Дом пастора Маккормика с четырьмя спальнями стоит на тихой, поросшей вязами улице, здесь живет много латышей. Спим мы в спальнях, коридорах, в подвале и на чердаке. Мы привыкли к такой тесноте — она кажется естественной, и все-таки мы разочарованы, потому что американские фильмы обещали раздолье и богатство.
Сегодня воскресенье, но все озабочены, так как пастор вручил миссис Чигане счет за еду и жилье. Она неизвестно почему решила, что пока не устроится на работу, все будет получать бесплатно. В лагерях рассказывали удивительные истории о том, как принимают в Америке. Одну семью привезли прямо в их собственную квартиру, в буфете было полно посуды, холодильник ломился от еды, шкафы — от одежды. Дамский комитет готов был обучать их английскому языку. Другой семье предоставили возможность выбирать в продуктовом магазине все что ни пожелают, потом их отвезли в другой магазин — выбрать одежду. Берите все, что вам необходимо, сказали в распределительном комитете, это Америка, здесь улицы вымощены золотом. Никто не слышал еще историй о бывших профессорах почтенного возраста, которые работали на хлопковых плантациях Миссисипи и которым угрожали тюрьмой и депортацией, если они попытаются оттуда сбежать. Миссис Эглите еще не сошла с ума, оттого что к ней не вызвали врача, чтобы принять затянувшиеся роды. «У нас с коровами нет никаких проблем, — сказал владелец плантации. — Я думал, эта порода покрепче».

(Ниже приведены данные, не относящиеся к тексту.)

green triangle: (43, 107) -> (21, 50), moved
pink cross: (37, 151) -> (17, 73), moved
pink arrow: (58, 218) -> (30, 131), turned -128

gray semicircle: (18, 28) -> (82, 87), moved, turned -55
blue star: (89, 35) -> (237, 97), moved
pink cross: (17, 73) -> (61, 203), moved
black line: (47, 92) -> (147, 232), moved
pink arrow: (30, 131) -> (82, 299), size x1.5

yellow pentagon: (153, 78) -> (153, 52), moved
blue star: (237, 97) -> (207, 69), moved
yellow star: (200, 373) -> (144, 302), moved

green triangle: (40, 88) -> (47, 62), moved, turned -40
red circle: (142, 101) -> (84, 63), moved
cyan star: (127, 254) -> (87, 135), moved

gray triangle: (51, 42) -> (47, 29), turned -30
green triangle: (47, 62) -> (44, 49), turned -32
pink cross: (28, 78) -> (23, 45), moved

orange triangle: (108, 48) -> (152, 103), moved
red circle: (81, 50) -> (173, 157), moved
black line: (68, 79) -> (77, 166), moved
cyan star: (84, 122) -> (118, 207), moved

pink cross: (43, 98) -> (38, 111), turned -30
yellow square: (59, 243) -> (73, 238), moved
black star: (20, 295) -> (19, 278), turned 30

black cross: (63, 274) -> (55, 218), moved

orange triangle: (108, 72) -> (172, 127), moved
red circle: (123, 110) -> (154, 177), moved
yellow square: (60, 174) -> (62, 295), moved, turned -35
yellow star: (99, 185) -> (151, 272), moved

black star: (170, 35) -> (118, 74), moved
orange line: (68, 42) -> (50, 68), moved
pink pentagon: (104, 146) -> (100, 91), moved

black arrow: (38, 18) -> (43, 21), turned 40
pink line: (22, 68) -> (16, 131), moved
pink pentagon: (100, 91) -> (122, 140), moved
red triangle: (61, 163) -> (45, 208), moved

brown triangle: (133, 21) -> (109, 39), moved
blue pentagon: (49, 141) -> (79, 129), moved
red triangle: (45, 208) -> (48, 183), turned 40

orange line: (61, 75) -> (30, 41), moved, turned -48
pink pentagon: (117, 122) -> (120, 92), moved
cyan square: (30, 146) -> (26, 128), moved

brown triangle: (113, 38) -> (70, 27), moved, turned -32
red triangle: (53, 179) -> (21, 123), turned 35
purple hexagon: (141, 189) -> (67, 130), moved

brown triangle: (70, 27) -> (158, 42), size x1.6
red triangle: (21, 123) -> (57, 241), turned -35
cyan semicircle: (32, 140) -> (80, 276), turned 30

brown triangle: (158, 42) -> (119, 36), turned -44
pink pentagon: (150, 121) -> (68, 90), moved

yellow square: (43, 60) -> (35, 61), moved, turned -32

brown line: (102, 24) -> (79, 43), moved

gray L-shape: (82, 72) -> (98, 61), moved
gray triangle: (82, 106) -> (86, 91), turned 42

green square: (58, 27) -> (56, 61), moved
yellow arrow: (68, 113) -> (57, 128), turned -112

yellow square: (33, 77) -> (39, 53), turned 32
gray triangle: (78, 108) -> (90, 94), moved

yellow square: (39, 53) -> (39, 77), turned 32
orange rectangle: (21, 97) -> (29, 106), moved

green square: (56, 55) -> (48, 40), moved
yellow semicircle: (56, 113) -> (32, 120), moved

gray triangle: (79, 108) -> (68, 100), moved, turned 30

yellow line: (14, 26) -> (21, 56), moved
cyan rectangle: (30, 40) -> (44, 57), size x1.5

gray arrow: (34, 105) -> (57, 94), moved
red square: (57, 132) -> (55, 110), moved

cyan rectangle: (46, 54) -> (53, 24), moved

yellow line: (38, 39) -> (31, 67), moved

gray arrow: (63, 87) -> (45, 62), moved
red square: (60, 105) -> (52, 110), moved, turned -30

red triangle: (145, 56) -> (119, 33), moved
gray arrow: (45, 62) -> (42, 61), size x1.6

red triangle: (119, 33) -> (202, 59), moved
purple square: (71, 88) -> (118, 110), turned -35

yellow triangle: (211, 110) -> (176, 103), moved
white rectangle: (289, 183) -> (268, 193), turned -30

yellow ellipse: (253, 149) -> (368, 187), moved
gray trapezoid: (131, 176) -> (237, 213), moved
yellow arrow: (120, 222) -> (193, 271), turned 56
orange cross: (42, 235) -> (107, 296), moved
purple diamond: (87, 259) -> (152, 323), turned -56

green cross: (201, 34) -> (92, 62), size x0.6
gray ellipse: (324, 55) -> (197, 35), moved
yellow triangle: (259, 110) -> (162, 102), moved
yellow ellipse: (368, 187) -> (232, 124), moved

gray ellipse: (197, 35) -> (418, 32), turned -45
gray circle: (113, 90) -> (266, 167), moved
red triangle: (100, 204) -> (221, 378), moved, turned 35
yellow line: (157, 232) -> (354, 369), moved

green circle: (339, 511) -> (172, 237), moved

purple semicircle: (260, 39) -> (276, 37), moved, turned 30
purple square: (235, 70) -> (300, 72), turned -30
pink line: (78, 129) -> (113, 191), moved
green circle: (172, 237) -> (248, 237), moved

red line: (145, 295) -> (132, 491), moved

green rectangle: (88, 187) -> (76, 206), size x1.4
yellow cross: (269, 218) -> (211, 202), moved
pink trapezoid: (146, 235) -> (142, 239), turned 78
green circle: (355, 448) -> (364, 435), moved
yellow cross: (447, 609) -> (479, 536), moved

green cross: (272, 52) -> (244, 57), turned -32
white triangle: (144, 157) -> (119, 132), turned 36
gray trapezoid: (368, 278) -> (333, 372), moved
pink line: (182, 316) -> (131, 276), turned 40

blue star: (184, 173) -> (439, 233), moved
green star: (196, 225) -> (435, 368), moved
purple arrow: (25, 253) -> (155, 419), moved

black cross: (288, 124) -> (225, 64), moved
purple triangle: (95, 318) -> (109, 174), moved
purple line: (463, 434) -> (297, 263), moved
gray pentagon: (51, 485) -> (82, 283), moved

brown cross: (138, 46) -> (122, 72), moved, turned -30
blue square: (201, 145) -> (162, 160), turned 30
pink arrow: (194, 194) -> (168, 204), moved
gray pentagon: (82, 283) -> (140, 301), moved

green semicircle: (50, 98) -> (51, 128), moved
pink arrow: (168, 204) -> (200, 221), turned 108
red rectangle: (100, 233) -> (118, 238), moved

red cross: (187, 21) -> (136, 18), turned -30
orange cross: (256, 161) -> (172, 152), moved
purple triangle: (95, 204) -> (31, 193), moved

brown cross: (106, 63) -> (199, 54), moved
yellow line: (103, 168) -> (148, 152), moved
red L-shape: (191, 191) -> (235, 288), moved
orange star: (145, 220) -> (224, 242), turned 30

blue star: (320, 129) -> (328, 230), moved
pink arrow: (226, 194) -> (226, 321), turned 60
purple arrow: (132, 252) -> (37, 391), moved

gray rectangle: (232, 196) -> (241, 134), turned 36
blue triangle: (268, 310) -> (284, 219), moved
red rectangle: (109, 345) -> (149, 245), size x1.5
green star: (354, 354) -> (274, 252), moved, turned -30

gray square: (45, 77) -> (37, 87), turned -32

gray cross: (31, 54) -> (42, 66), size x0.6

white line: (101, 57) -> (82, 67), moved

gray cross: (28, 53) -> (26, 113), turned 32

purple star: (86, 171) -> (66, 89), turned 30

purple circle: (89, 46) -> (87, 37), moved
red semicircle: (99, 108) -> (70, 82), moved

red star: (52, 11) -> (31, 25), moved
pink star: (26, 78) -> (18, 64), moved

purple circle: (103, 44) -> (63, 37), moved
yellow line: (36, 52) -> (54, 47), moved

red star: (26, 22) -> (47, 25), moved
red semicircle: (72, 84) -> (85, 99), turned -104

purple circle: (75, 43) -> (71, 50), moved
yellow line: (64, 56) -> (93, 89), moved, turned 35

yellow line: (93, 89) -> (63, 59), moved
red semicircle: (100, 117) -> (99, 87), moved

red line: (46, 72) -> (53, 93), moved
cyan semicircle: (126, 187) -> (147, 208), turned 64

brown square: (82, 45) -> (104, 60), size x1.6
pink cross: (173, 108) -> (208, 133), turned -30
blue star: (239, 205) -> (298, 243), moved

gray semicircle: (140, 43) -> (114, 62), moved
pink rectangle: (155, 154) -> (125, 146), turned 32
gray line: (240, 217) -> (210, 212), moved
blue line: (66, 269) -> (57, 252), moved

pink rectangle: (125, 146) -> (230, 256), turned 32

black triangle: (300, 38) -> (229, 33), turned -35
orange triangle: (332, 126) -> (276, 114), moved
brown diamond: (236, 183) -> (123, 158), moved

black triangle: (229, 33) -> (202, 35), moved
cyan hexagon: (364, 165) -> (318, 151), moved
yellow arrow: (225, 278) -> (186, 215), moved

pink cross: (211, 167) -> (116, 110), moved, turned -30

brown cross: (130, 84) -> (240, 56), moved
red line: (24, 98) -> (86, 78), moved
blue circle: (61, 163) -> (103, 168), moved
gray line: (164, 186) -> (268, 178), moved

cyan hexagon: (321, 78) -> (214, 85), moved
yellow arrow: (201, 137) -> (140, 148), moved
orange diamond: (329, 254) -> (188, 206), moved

Так что счет на тысячу долларов за три месяца проживания оказался для миссис Чигане чудовищным ударом. Приличный дом в Индианаполисе можно купить всего лишь за сумму, в двенадцать раз превышающую указанную в счете. Миссис Чигане плакала, говорила, что никогда в этой стране она не выкарабкается, а пастор был предельно вежлив. Он сказал, что можно расплачиваться в течение года. Миссис Чигане не знала, как и благодарить. Чувство благодарности испытываем мы все, только это нам и позволено. Но тревогу нашу не скроешь, потому что мы даже по-латышски переговариваемся шепотом, — о пугающем будущем, о том, во сколько нам обойдется каждый день и каждый час. Стыд свой мы прячем глубоко, даже от самих себя.
Пастор Маккормик с супругой направляются в свою спальню, это единственное место в доме, где они могут остаться наедине. Нелегко миссис Маккормик жить в доме, в котором полно чужих людей, ведь она не привыкла к такой тесноте. По утрам, когда она собирается на работу, мы стараемся держаться подальше от кухни. Прежде чем зайти в ванную, мы осторожно оглядываемся. В отсутствие миссис Маккормик женщины полируют мебель, моют кухню, полют грядки. Мы готовим ужин, пока она после работы играет на пианино или читает газеты. Это лишь малая толика из того, чем мы готовы расплатиться за то, что мешаем. Нам нравится эта работа; до чего же приятно делать настоящее дело в настоящем доме.
В тот день после обеда до нас донеслись громкие голоса из спальни.
— Я хочу, чтобы они исчезли, — кричит миссис Маккормик. — Чтобы убрались сию же минуту. Я их ненавижу.
Она хлопает дверью и бежит по тропинке, обсаженной цветущими ноготками, мама как раз наклонилась над ними, выпалывает сорняки; хозяйка садится в голубую машину с опускающимся верхом и хлопает дверцей. Когда смущенный пастор Маккормик выскакивает на порог, она высовывается из машины и кричит:
— Это мой дом, мой!
Она уезжает. Пастор садится в свою машину и мчится следом. Через час он звонит и говорит миссис Чигане, что они с миссис Маккормик пару дней будут отсутствовать. Благодать!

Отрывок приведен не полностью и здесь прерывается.